• _Directions_
Wherever the listing holds a picture, leave it out, and copy the remainder exactly.

• _Data for the task_
┏━━
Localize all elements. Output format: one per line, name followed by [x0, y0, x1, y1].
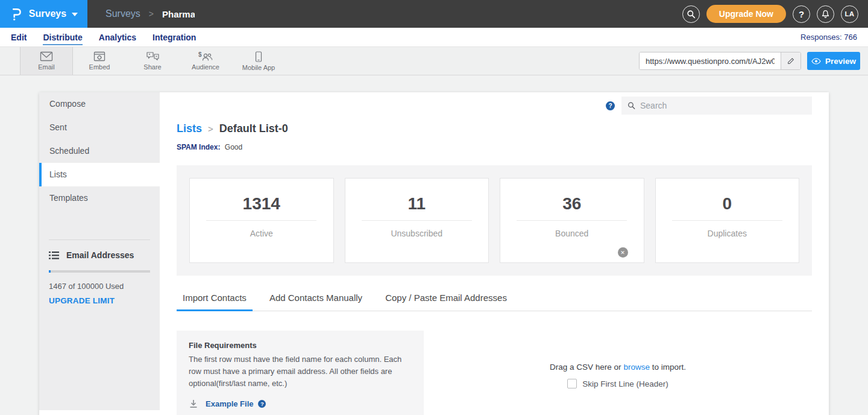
list-breadcrumb: Lists > Default List-0: [177, 122, 812, 135]
channel-embed[interactable]: Embed: [73, 47, 126, 75]
skip-first-line-option[interactable]: Skip First Line (Header): [567, 379, 668, 388]
stat-label: Unsubscribed: [391, 229, 442, 238]
spam-index-value: Good: [225, 143, 242, 151]
stat-card-unsubscribed: 11 Unsubscribed: [345, 178, 489, 263]
preview-button[interactable]: Preview: [807, 52, 860, 70]
spam-index-label: SPAM Index:: [177, 143, 220, 151]
channel-label: Mobile App: [242, 64, 275, 71]
sidebar-item-templates[interactable]: Templates: [39, 186, 160, 210]
preview-label: Preview: [825, 57, 856, 66]
tab-import-contacts[interactable]: Import Contacts: [177, 293, 253, 311]
breadcrumb-survey-name: Pharma: [162, 9, 195, 19]
email-addresses-block: Email Addresses 1467 of 100000 Used UPGR…: [39, 240, 160, 306]
channel-mobile-app[interactable]: Mobile App: [232, 47, 285, 75]
email-sidebar: Compose Sent Scheduled Lists Templates: [39, 92, 160, 410]
sidebar-item-lists[interactable]: Lists: [39, 163, 160, 186]
upgrade-limit-link[interactable]: UPGRADE LIMIT: [49, 296, 115, 305]
tab-add-contacts-manually[interactable]: Add Contacts Manually: [263, 293, 368, 311]
survey-nav: Edit Distribute Analytics Integration Re…: [0, 28, 868, 47]
distribute-toolbar: Email Embed Share $: [0, 47, 868, 75]
channel-label: Share: [143, 63, 161, 71]
file-requirements-title: File Requirements: [189, 341, 412, 350]
search-icon: [687, 10, 696, 19]
survey-url-group: [639, 52, 801, 70]
help-button[interactable]: [793, 5, 810, 23]
top-breadcrumb: Surveys > Pharma: [105, 8, 195, 19]
stat-card-active: 1314 Active: [189, 178, 334, 263]
channel-label: Embed: [89, 63, 110, 71]
file-requirements-box: File Requirements The first row must hav…: [177, 331, 424, 415]
upgrade-now-button[interactable]: Upgrade Now: [706, 5, 786, 23]
survey-url-input[interactable]: [640, 52, 781, 69]
browse-link[interactable]: browse: [623, 363, 650, 372]
nav-analytics[interactable]: Analytics: [99, 30, 136, 45]
spam-index: SPAM Index: Good: [177, 143, 812, 151]
import-section: File Requirements The first row must hav…: [177, 331, 812, 415]
clear-bounced-icon[interactable]: [618, 247, 628, 258]
channel-label: Audience: [192, 63, 219, 71]
usage-progress-bar: [49, 270, 150, 273]
top-bar: Surveys Surveys > Pharma Upgrade Now: [0, 0, 868, 28]
search-input[interactable]: [640, 101, 806, 110]
channel-email[interactable]: Email: [20, 47, 73, 75]
breadcrumb-surveys-link[interactable]: Surveys: [105, 8, 140, 19]
app-window: Surveys Surveys > Pharma Upgrade Now: [0, 0, 868, 415]
top-actions: Upgrade Now LA: [682, 5, 868, 23]
email-addresses-title: Email Addresses: [49, 250, 150, 260]
download-icon: [189, 399, 198, 408]
channel-label: Email: [38, 63, 55, 71]
sidebar-item-compose[interactable]: Compose: [39, 92, 160, 116]
page-background: Compose Sent Scheduled Lists Templates: [0, 75, 868, 415]
list-detail-content: Lists > Default List-0 SPAM Index: Good …: [160, 92, 829, 415]
sidebar-item-scheduled[interactable]: Scheduled: [39, 139, 160, 163]
notifications-button[interactable]: [817, 5, 834, 23]
nav-edit[interactable]: Edit: [11, 30, 27, 45]
help-icon[interactable]: [606, 101, 615, 110]
lists-link[interactable]: Lists: [177, 122, 202, 135]
channel-audience[interactable]: $ Audience: [179, 47, 232, 75]
audience-icon: $: [198, 51, 213, 62]
stat-card-bounced: 36 Bounced: [500, 178, 644, 263]
usage-progress-fill: [49, 270, 51, 273]
breadcrumb-separator: >: [149, 9, 154, 19]
search-icon: [627, 101, 635, 110]
channel-share[interactable]: Share: [126, 47, 179, 75]
divider: [206, 220, 316, 221]
stat-value: 0: [722, 194, 732, 214]
divider: [362, 220, 472, 221]
product-name: Surveys: [29, 8, 66, 19]
stat-value: 1314: [243, 194, 280, 214]
content-header: [177, 92, 812, 115]
tab-copy-paste-email-addresses[interactable]: Copy / Paste Email Addresses: [379, 293, 513, 311]
skip-first-line-checkbox[interactable]: [567, 379, 577, 388]
email-addresses-label: Email Addresses: [66, 250, 134, 260]
pencil-icon: [787, 57, 795, 65]
example-file-link[interactable]: Example File: [206, 399, 253, 408]
contacts-tabs: Import Contacts Add Contacts Manually Co…: [177, 293, 812, 311]
sidebar-item-sent[interactable]: Sent: [39, 116, 160, 139]
csv-dropzone[interactable]: Drag a CSV here or browse to import. Ski…: [424, 331, 812, 415]
stat-value: 11: [407, 194, 426, 214]
mobile-app-icon: [255, 51, 262, 62]
eye-icon: [811, 58, 821, 65]
file-requirements-body: The first row must have the field name f…: [189, 353, 407, 390]
responses-count: Responses: 766: [800, 33, 857, 42]
svg-text:$: $: [198, 51, 202, 58]
nav-integration[interactable]: Integration: [153, 30, 196, 45]
stat-label: Duplicates: [708, 229, 747, 238]
questionpro-logo-icon: [10, 6, 24, 22]
list-icon: [49, 251, 59, 260]
product-switcher[interactable]: Surveys: [0, 0, 87, 28]
usage-text: 1467 of 100000 Used: [49, 282, 150, 291]
avatar[interactable]: LA: [841, 5, 858, 23]
edit-url-button[interactable]: [781, 52, 800, 69]
divider: [517, 220, 627, 221]
example-file-help-icon[interactable]: [258, 400, 266, 408]
search-button[interactable]: [682, 5, 700, 23]
nav-distribute[interactable]: Distribute: [43, 30, 82, 45]
example-file-row: Example File: [189, 399, 412, 408]
stat-value: 36: [562, 194, 581, 214]
stats-panel: 1314 Active 11 Unsubscribed 36 Bounced: [177, 165, 812, 276]
email-icon: [40, 51, 53, 62]
bell-icon: [821, 10, 830, 19]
┗━━
• _Answer area_
Localize all elements. Output format: one per line, name followed by [x0, y0, x1, y1].
list-breadcrumb: Lists > Default List-0: [177, 122, 812, 135]
channel-embed[interactable]: Embed: [73, 47, 126, 75]
skip-first-line-option[interactable]: Skip First Line (Header): [567, 379, 668, 388]
stat-label: Unsubscribed: [391, 229, 442, 238]
spam-index-value: Good: [225, 143, 242, 151]
stat-card-unsubscribed: 11 Unsubscribed: [345, 178, 489, 263]
preview-button[interactable]: Preview: [807, 52, 860, 70]
spam-index-label: SPAM Index:: [177, 143, 220, 151]
channel-label: Mobile App: [242, 64, 275, 71]
sidebar-item-templates[interactable]: Templates: [39, 186, 160, 210]
preview-label: Preview: [825, 57, 856, 66]
tab-import-contacts[interactable]: Import Contacts: [177, 293, 253, 311]
breadcrumb-survey-name: Pharma: [162, 9, 195, 19]
email-addresses-block: Email Addresses 1467 of 100000 Used UPGR…: [39, 240, 160, 306]
channel-mobile-app[interactable]: Mobile App: [232, 47, 285, 75]
email-sidebar: Compose Sent Scheduled Lists Templates: [39, 92, 160, 410]
sidebar-item-lists[interactable]: Lists: [39, 163, 160, 186]
upgrade-limit-link[interactable]: UPGRADE LIMIT: [49, 296, 115, 305]
tab-add-contacts-manually[interactable]: Add Contacts Manually: [263, 293, 368, 311]
survey-nav: Edit Distribute Analytics Integration Re…: [0, 28, 868, 47]
distribute-toolbar: Email Embed Share $: [0, 47, 868, 75]
channel-label: Share: [143, 63, 161, 71]
file-requirements-title: File Requirements: [189, 341, 412, 350]
search-icon: [687, 10, 696, 19]
survey-url-group: [639, 52, 801, 70]
help-button[interactable]: [793, 5, 810, 23]
top-breadcrumb: Surveys > Pharma: [105, 8, 195, 19]
stat-card-active: 1314 Active: [189, 178, 334, 263]
channel-label: Embed: [89, 63, 110, 71]
file-requirements-box: File Requirements The first row must hav…: [177, 331, 424, 415]
upgrade-now-button[interactable]: Upgrade Now: [706, 5, 786, 23]
survey-url-input[interactable]: [640, 52, 781, 69]
browse-link[interactable]: browse: [623, 363, 650, 372]
nav-analytics[interactable]: Analytics: [99, 30, 136, 45]
spam-index: SPAM Index: Good: [177, 143, 812, 151]
import-section: File Requirements The first row must hav…: [177, 331, 812, 415]
clear-bounced-icon[interactable]: [618, 247, 628, 258]
channel-label: Audience: [192, 63, 219, 71]
usage-progress-bar: [49, 270, 150, 273]
top-bar: Surveys Surveys > Pharma Upgrade Now: [0, 0, 868, 28]
search-input[interactable]: [640, 101, 806, 110]
channel-email[interactable]: Email: [20, 47, 73, 75]
breadcrumb-surveys-link[interactable]: Surveys: [105, 8, 140, 19]
app-window: Surveys Surveys > Pharma Upgrade Now: [0, 0, 868, 415]
top-actions: Upgrade Now LA: [682, 5, 868, 23]
email-addresses-title: Email Addresses: [49, 250, 150, 260]
download-icon: [189, 399, 198, 408]
channel-label: Email: [38, 63, 55, 71]
sidebar-item-compose[interactable]: Compose: [39, 92, 160, 116]
page-background: Compose Sent Scheduled Lists Templates: [0, 75, 868, 415]
list-detail-content: Lists > Default List-0 SPAM Index: Good …: [160, 92, 829, 415]
sidebar-item-scheduled[interactable]: Scheduled: [39, 139, 160, 163]
notifications-button[interactable]: [817, 5, 834, 23]
nav-edit[interactable]: Edit: [11, 30, 27, 45]
help-icon[interactable]: [606, 101, 615, 110]
lists-link[interactable]: Lists: [177, 122, 202, 135]
channel-audience[interactable]: $ Audience: [179, 47, 232, 75]
audience-icon: $: [198, 51, 213, 62]
stat-card-bounced: 36 Bounced: [500, 178, 644, 263]
usage-progress-fill: [49, 270, 51, 273]
breadcrumb-separator: >: [149, 9, 154, 19]
search-icon: [627, 101, 635, 110]
channel-share[interactable]: Share: [126, 47, 179, 75]
divider: [206, 220, 316, 221]
stat-value: 0: [722, 194, 732, 214]
divider: [362, 220, 472, 221]
product-name: Surveys: [29, 8, 66, 19]
stat-value: 1314: [243, 194, 280, 214]
content-header: [177, 92, 812, 115]
tab-copy-paste-email-addresses[interactable]: Copy / Paste Email Addresses: [379, 293, 513, 311]
skip-first-line-checkbox[interactable]: [567, 379, 577, 388]
email-addresses-label: Email Addresses: [66, 250, 134, 260]
pencil-icon: [787, 57, 795, 65]
example-file-link[interactable]: Example File: [206, 399, 253, 408]
contacts-tabs: Import Contacts Add Contacts Manually Co…: [177, 293, 812, 311]
sidebar-item-sent[interactable]: Sent: [39, 116, 160, 139]
csv-dropzone[interactable]: Drag a CSV here or browse to import. Ski…: [424, 331, 812, 415]
stat-value: 11: [407, 194, 426, 214]
mobile-app-icon: [255, 51, 262, 62]
eye-icon: [811, 58, 821, 65]
file-requirements-body: The first row must have the field name f…: [189, 353, 407, 390]
responses-count: Responses: 766: [800, 33, 857, 42]
svg-text:$: $: [198, 51, 202, 58]
nav-integration[interactable]: Integration: [153, 30, 196, 45]
stat-label: Duplicates: [708, 229, 747, 238]
questionpro-logo-icon: [10, 6, 24, 22]
list-icon: [49, 251, 59, 260]
product-switcher[interactable]: Surveys: [0, 0, 87, 28]
usage-text: 1467 of 100000 Used: [49, 282, 150, 291]
avatar[interactable]: LA: [841, 5, 858, 23]
edit-url-button[interactable]: [781, 52, 800, 69]
divider: [517, 220, 627, 221]
example-file-help-icon[interactable]: [258, 400, 266, 408]
search-button[interactable]: [682, 5, 700, 23]
nav-distribute[interactable]: Distribute: [43, 30, 82, 45]
example-file-row: Example File: [189, 399, 412, 408]
stat-value: 36: [562, 194, 581, 214]
stats-panel: 1314 Active 11 Unsubscribed 36 Bounced: [177, 165, 812, 276]
email-icon: [40, 51, 53, 62]
bell-icon: [821, 10, 830, 19]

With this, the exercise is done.